┌──

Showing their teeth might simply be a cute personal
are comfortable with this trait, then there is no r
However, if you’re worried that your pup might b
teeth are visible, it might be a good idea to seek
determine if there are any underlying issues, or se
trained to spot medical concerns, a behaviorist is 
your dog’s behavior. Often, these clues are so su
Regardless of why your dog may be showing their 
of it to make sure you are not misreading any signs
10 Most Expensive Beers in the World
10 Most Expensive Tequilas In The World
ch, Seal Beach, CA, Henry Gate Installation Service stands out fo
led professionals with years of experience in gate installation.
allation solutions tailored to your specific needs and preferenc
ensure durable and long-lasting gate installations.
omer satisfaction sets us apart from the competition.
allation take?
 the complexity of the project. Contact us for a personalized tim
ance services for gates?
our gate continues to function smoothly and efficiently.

└──
┌──

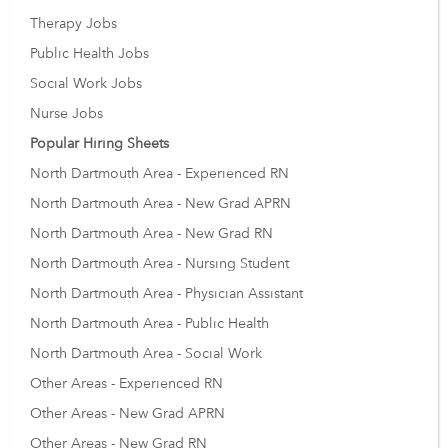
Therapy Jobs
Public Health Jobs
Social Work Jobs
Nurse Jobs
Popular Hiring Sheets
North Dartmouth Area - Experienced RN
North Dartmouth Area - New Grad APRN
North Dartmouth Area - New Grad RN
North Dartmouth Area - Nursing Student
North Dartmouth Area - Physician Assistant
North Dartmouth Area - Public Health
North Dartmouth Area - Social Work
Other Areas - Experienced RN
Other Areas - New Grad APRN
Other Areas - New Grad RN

└──

Task description :: Return, unchanged, the run of lines above that opens with the line containing "North Dartmouth Area - Physician Assistant" and closes with the line containing "Other Areas - New Grad RN". Include both.

Solution below ::
North Dartmouth Area - Physician Assistant
North Dartmouth Area - Public Health
North Dartmouth Area - Social Work
Other Areas - Experienced RN
Other Areas - New Grad APRN
Other Areas - New Grad RN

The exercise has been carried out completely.